* Exercise objective *
Output everything in the data exactly, leaving the pictures out.

* Entries shown *
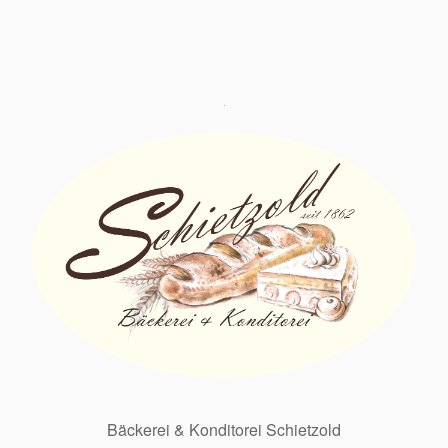
Bäckerei & Konditorei Schietzold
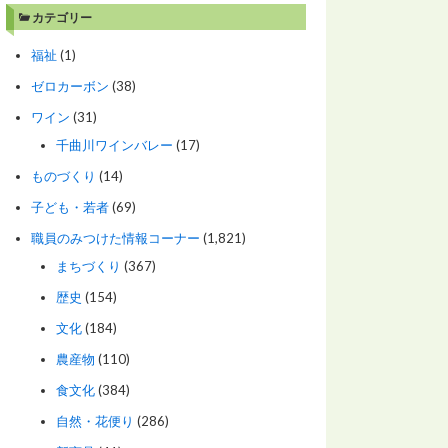
カテゴリー
福祉
(1)
ゼロカーボン
(38)
ワイン
(31)
千曲川ワインバレー
(17)
ものづくり
(14)
子ども・若者
(69)
職員のみつけた情報コーナー
(1,821)
まちづくり
(367)
歴史
(154)
文化
(184)
農産物
(110)
食文化
(384)
自然・花便り
(286)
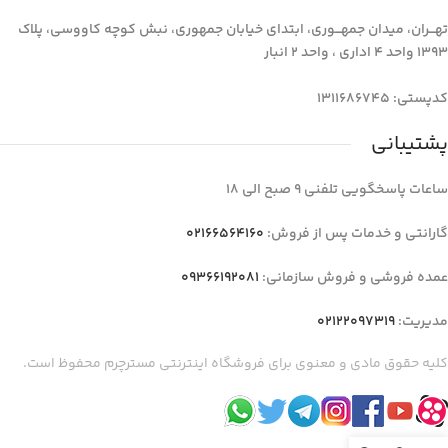
تهـــران، میدان جمهـــوری، ابتدای خیابان جمهوری، نبش کوچه کاووسی، پلاک
1393 واحد 4 اداری ، واحد 2 انبار
کدپستی: 1311686745
پشتیبانی
ساعات پاسخگویی تلفنی 9 صبح الی 18
گارانتی و خدمات پس از فروش:
02166564160
عمده فروشی و فروش سازمانی:
09366192081
مدیریت:
02122097319
کلیه حقوق مادی و معنوی برای فروشگاه اینترنتی مسترچرم محفوظ است.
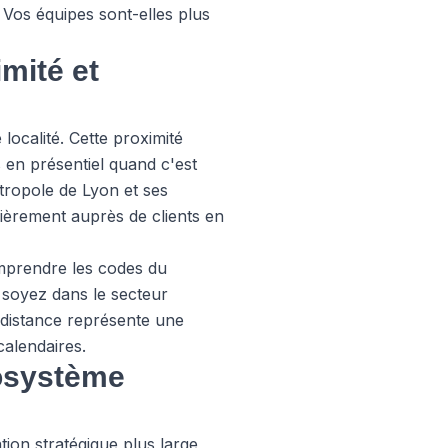
 Vos équipes sont-elles plus
mité et
ocalité. Cette proximité
s en présentiel quand c'est
étropole de Lyon et ses
èrement auprès de clients en
comprendre les codes du
soyez dans le secteur
a distance représente une
calendaires.
cosystème
tion stratégique plus large,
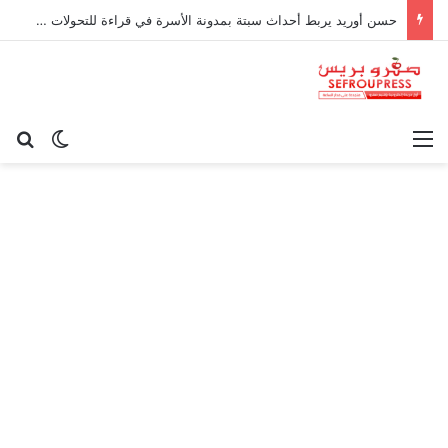
حسن أوريد يربط أحداث سبتة بمدونة الأسرة في قراءة للتحولات الاجتماعية
القائمة
بح
الوضع ا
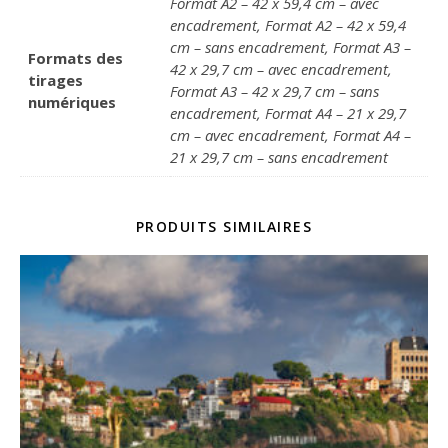
Format A2 – 42 x 59,4 cm – avec
encadrement, Format A2 – 42 x 59,4
cm – sans encadrement, Format A3 –
Formats des
42 x 29,7 cm – avec encadrement,
tirages
Format A3 – 42 x 29,7 cm – sans
numériques
encadrement, Format A4 – 21 x 29,7
cm – avec encadrement, Format A4 –
21 x 29,7 cm – sans encadrement
PRODUITS SIMILAIRES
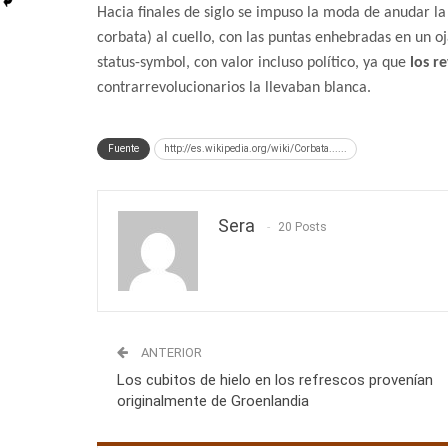
Hacia finales de siglo se impuso la moda de anudar la
corbata) al cuello, con las puntas enhebradas en un oj
status-symbol, con valor incluso político, ya que
los re
contrarrevolucionarios la llevaban blanca.
Fuente
http://es.wikipedia.org/wiki/Corbata......
Sera
20 Posts
ANTERIOR
Los cubitos de hielo en los refrescos provenían
originalmente de Groenlandia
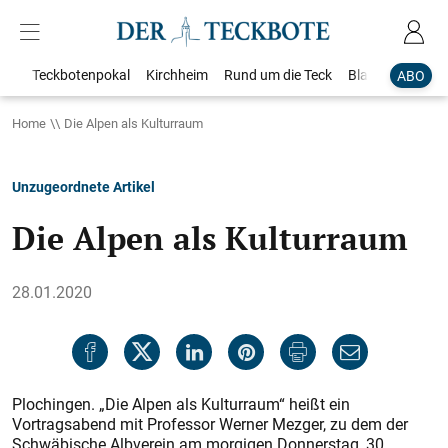
Teckbotenpokal
Kirchheim
Rund um die Teck
Blaulicht
Loka
ABO
Home
Die Alpen als Kulturraum
Unzugeordnete Artikel
Die Alpen als Kulturraum
28.01.2020
Plochingen. „Die Alpen als Kulturraum“ heißt ein
Vortragsabend mit Professor Werner Mezger, zu dem der
Schwäbische Albverein am morgigen Donnerstag, 30.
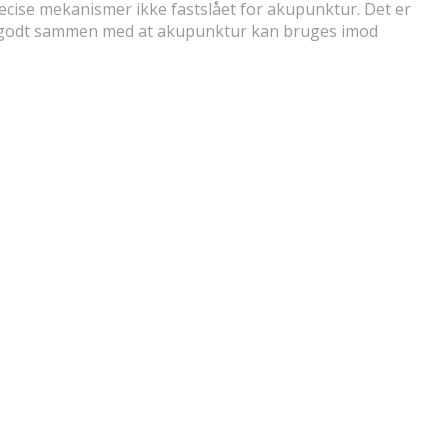
ræcise mekanismer ikke fastslået for akupunktur. Det er
er godt sammen med at akupunktur kan bruges imod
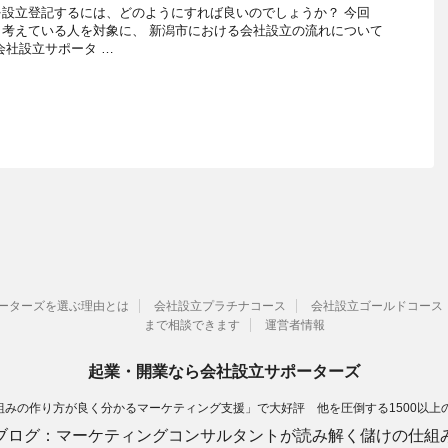
設立登記するには、どのようにすれば良いのでしょうか？ 今回
考えている人を対象に、 新潟市における会社設立の流れについて
会社設立サポータ …
ーターズを選ぶ理由とは
会社設立プラチナコース
会社設立ゴールドコース
まで相談できます
運営者情報
起業・開業なら会社設立サポーターズ
みの作り方が良く分かるマーケティング支援」で大好評 他を圧倒する1500以上
ブログ：マーケティングコンサルタントが読み解く儲けの仕組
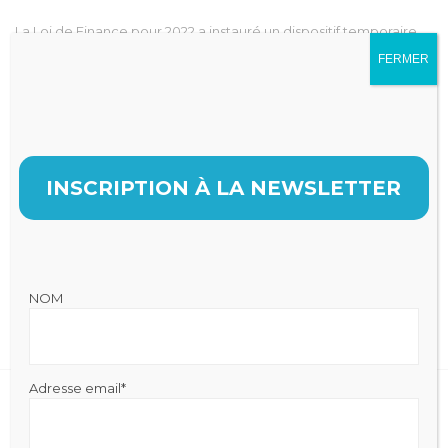
La Loi de Finance pour 2022 a instauré un dispositif temporaire
er
d’amortissement des fonds commerciaux acquis entre le 1
FERMER
janvier 2022 et le 31 décembre 2022.
Courant juin 2022, le législateur a assoupli sa position, en ouvrant
cette possibilité d’amortissements aux fonds libéraux pour les
entreprises dont les cabinets dentaires, sur une durée forfaitaire
INSCRIPTION À LA NEWSLETTER
de 10 ans.
99.99% des cabinets libéraux sont concernés, de par les seuils
élevés à ne pas dépasser.
NOM
Quels sont les avantages ? Quelles opportunités ?
Adresse email*
D'autres podcasts:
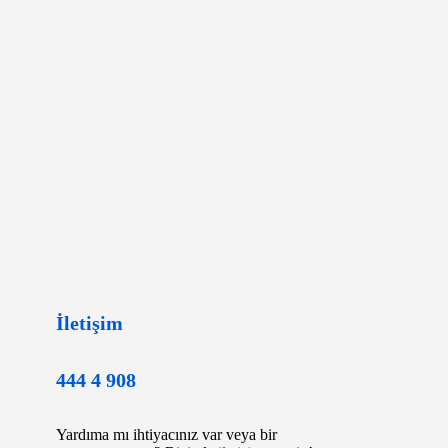
İletişim
444 4 908
Yardıma mı ihtiyacınız var veya bir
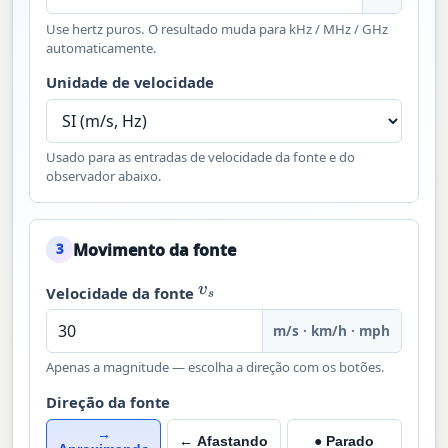
Use hertz puros. O resultado muda para kHz / MHz / GHz
automaticamente.
Unidade de velocidade
Usado para as entradas de velocidade da fonte e do
observador abaixo.
Movimento da fonte
3
v
s
Velocidade da fonte
m/s · km/h · mph
Apenas a magnitude — escolha a direção com os botões.
Direção da fonte
→
← Afastando
● Parado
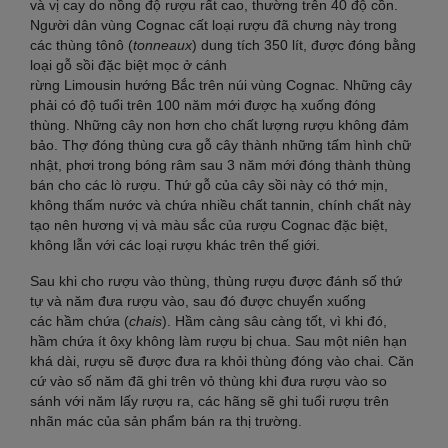
và vị cay do nồng độ rượu rất cao, thường trên 40 độ cồn.
Người dân vùng Cognac cất loại rượu đã chưng này trong
các thùng tônô (
tonneaux
) dung tích 350 lít, được đóng bằng
loại gỗ sồi đặc biệt mọc ở cánh
rừng Limousin hướng Bắc trên núi vùng Cognac. Những cây
phải có độ tuổi trên 100 năm mới được hạ xuống đóng
thùng. Những cây non hơn cho chất lượng rượu không đảm
bảo. Thợ đóng thùng cưa gỗ cây thành những tấm hình chữ
nhật, phơi trong bóng râm sau 3 năm mới đóng thành thùng
bán cho các lò rượu. Thứ gỗ của cây sồi này có thớ mịn,
không thấm nước và chứa nhiều chất tannin, chính chất này
tạo nên hương vị và màu sắc của rượu Cognac đặc biệt,
không lẫn với các loại rượu khác trên thế giới.
Sau khi cho rượu vào thùng, thùng rượu được đánh số thứ
tự và năm đưa rượu vào, sau đó được chuyển xuống
các hầm chứa (
chais
). Hầm càng sâu càng tốt, vì khi đó,
hầm chứa ít ôxy không làm rượu bị chua. Sau một niên hạn
khá dài, rượu sẽ được đưa ra khỏi thùng đóng vào chai. Căn
cứ vào số năm đã ghi trên vỏ thùng khi đưa rượu vào so
sánh với năm lấy rượu ra, các hãng sẽ ghi tuổi rượu trên
nhãn mác của sản phẩm bán ra thị trường.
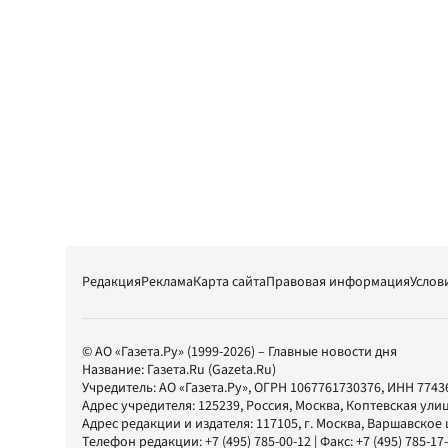
Редакция
Реклама
Карта сайта
Правовая информация
Услов
© АО «Газета.Ру» (1999-2026) – Главные новости дня
Название:
Газета.Ru
(Gazeta.Ru)
Учредитель:
АО «Газета.Ру»
, ОГРН 1067761730376, ИНН 7743
Адрес учредителя: 125239, Россия, Москва, Коптевская улиц
Адрес редакции и издателя:
117105
, г.
Москва
,
Варшавское шо
Телефон редакции:
+7 (495) 785-00-12
| Факс:
+7 (495) 785-17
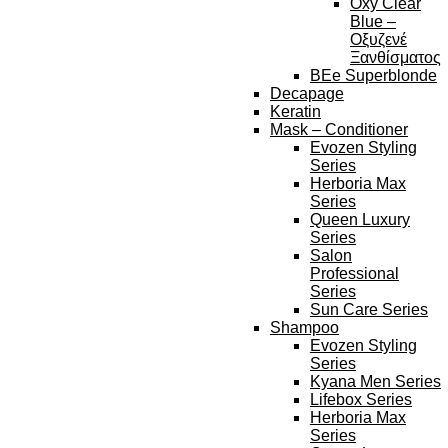
Oxy Clear
Blue –
Οξυζενέ
Ξανθίσματος
BEe Superblonde
Decapage
Keratin
Mask – Conditioner
Evozen Styling
Series
Herboria Max
Series
Queen Luxury
Series
Salon
Professional
Series
Sun Care Series
Shampoo
Evozen Styling
Series
Kyana Men Series
Lifebox Series
Herboria Max
Series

* Exercise result *
Bäckerei & Konditorei Schietzold
カテゴリー
福祉
(1)
ゼロカーボン
(38)
ワイン
(31)
千曲川ワインバレー
(17)
ものづくり
(14)
子ども・若者
(69)
職員のみつけた情報コーナー
(1,821)
まちづくり
(367)
歴史
(154)
文化
(184)
農産物
(110)
食文化
(384)
自然・花便り
(286)
تهـــران، میدان جمهـــوری، ابتدای خیابان جمهوری، نبش کوچه کاووسی، پلاک
1393 واحد 4 اداری ، واحد 2 انبار
کدپستی: 1311686745
پشتیبانی
ساعات پاسخگویی تلفنی 9 صبح الی 18
گارانتی و خدمات پس از فروش:
02166564160
عمده فروشی و فروش سازمانی:
09366192081
مدیریت:
02122097319
کلیه حقوق مادی و معنوی برای فروشگاه اینترنتی مسترچرم محفوظ است.
 Vos équipes sont-elles plus
mité et
ocalité. Cette proximité
s en présentiel quand c'est
étropole de Lyon et ses
èrement auprès de clients en
comprendre les codes du
soyez dans le secteur
a distance représente une
calendaires.
cosystème
tion stratégique plus large,
حسن أوريد يربط أحداث سبتة بمدونة الأسرة في قراءة للتحولات الاجتماعية
القائمة
بح
الوضع ا
Format A2 – 42 x 59,4 cm – avec
encadrement, Format A2 – 42 x 59,4
cm – sans encadrement, Format A3 –
Formats des
42 x 29,7 cm – avec encadrement,
tirages
Format A3 – 42 x 29,7 cm – sans
numériques
encadrement, Format A4 – 21 x 29,7
cm – avec encadrement, Format A4 –
21 x 29,7 cm – sans encadrement
PRODUITS SIMILAIRES
Hacia finales de siglo se impuso la moda de anudar la
corbata) al cuello, con las puntas enhebradas en un oj
status-symbol, con valor incluso político, ya que
los re
contrarrevolucionarios la llevaban blanca.
Fuente
http://es.wikipedia.org/wiki/Corbata......
Sera
20 Posts
ANTERIOR
Los cubitos de hielo en los refrescos provenían
originalmente de Groenlandia
Teckbotenpokal
Kirchheim
Rund um die Teck
Blaulicht
Loka
ABO
Home
Die Alpen als Kulturraum
Unzugeordnete Artikel
Die Alpen als Kulturraum
28.01.2020
Plochingen. „Die Alpen als Kulturraum“ heißt ein
Vortragsabend mit Professor Werner Mezger, zu dem der
Schwäbische Albverein am morgigen Donnerstag, 30.
ræcise mekanismer ikke fastslået for akupunktur. Det er
er godt sammen med at akupunktur kan bruges imod
設立登記するには、どのようにすれば良いのでしょうか？ 今回
考えている人を対象に、 新潟市における会社設立の流れについて
会社設立サポータ …
ーターズを選ぶ理由とは
会社設立プラチナコース
会社設立ゴールドコース
まで相談できます
運営者情報
起業・開業なら会社設立サポーターズ
みの作り方が良く分かるマーケティング支援」で大好評 他を圧倒する1500以上
ブログ：マーケティングコンサルタントが読み解く儲けの仕組
La Loi de Finance pour 2022 a instauré un dispositif temporaire
er
d’amortissement des fonds commerciaux acquis entre le 1
FERMER
janvier 2022 et le 31 décembre 2022.
Courant juin 2022, le législateur a assoupli sa position, en ouvrant
cette possibilité d’amortissements aux fonds libéraux pour les
entreprises dont les cabinets dentaires, sur une durée forfaitaire
INSCRIPTION À LA NEWSLETTER
de 10 ans.
99.99% des cabinets libéraux sont concernés, de par les seuils
élevés à ne pas dépasser.
NOM
Quels sont les avantages ? Quelles opportunités ?
Adresse email*
D'autres podcasts:
İletişim
444 4 908
Yardıma mı ihtiyacınız var veya bir
Use hertz puros. O resultado muda para kHz / MHz / GHz
automaticamente.
Unidade de velocidade
Usado para as entradas de velocidade da fonte e do
observador abaixo.
Movimento da fonte
3
v
s
Velocidade da fonte
m/s · km/h · mph
Apenas a magnitude — escolha a direção com os botões.
Direção da fonte
→
← Afastando
● Parado
và vị cay do nồng độ rượu rất cao, thường trên 40 độ cồn.
Người dân vùng Cognac cất loại rượu đã chưng này trong
các thùng tônô (
tonneaux
) dung tích 350 lít, được đóng bằng
loại gỗ sồi đặc biệt mọc ở cánh
rừng Limousin hướng Bắc trên núi vùng Cognac. Những cây
phải có độ tuổi trên 100 năm mới được hạ xuống đóng
thùng. Những cây non hơn cho chất lượng rượu không đảm
bảo. Thợ đóng thùng cưa gỗ cây thành những tấm hình chữ
nhật, phơi trong bóng râm sau 3 năm mới đóng thành thùng
bán cho các lò rượu. Thứ gỗ của cây sồi này có thớ mịn,
không thấm nước và chứa nhiều chất tannin, chính chất này
tạo nên hương vị và màu sắc của rượu Cognac đặc biệt,
không lẫn với các loại rượu khác trên thế giới.
Sau khi cho rượu vào thùng, thùng rượu được đánh số thứ
tự và năm đưa rượu vào, sau đó được chuyển xuống
các hầm chứa (
chais
). Hầm càng sâu càng tốt, vì khi đó,
hầm chứa ít ôxy không làm rượu bị chua. Sau một niên hạn
khá dài, rượu sẽ được đưa ra khỏi thùng đóng vào chai. Căn
cứ vào số năm đã ghi trên vỏ thùng khi đưa rượu vào so
sánh với năm lấy rượu ra, các hãng sẽ ghi tuổi rượu trên
nhãn mác của sản phẩm bán ra thị trường.
Редакция
Реклама
Карта сайта
Правовая информация
Услов
© АО «Газета.Ру» (1999-2026) – Главные новости дня
Название:
Газета.Ru
(Gazeta.Ru)
Учредитель:
АО «Газета.Ру»
, ОГРН 1067761730376, ИНН 7743
Адрес учредителя: 125239, Россия, Москва, Коптевская улиц
Адрес редакции и издателя:
117105
, г.
Москва
,
Варшавское шо
Телефон редакции:
+7 (495) 785-00-12
| Факс:
+7 (495) 785-17
Oxy Clear
Blue –
Οξυζενέ
Ξανθίσματος
BEe Superblonde
Decapage
Keratin
Mask – Conditioner
Evozen Styling
Series
Herboria Max
Series
Queen Luxury
Series
Salon
Professional
Series
Sun Care Series
Shampoo
Evozen Styling
Series
Kyana Men Series
Lifebox Series
Herboria Max
Series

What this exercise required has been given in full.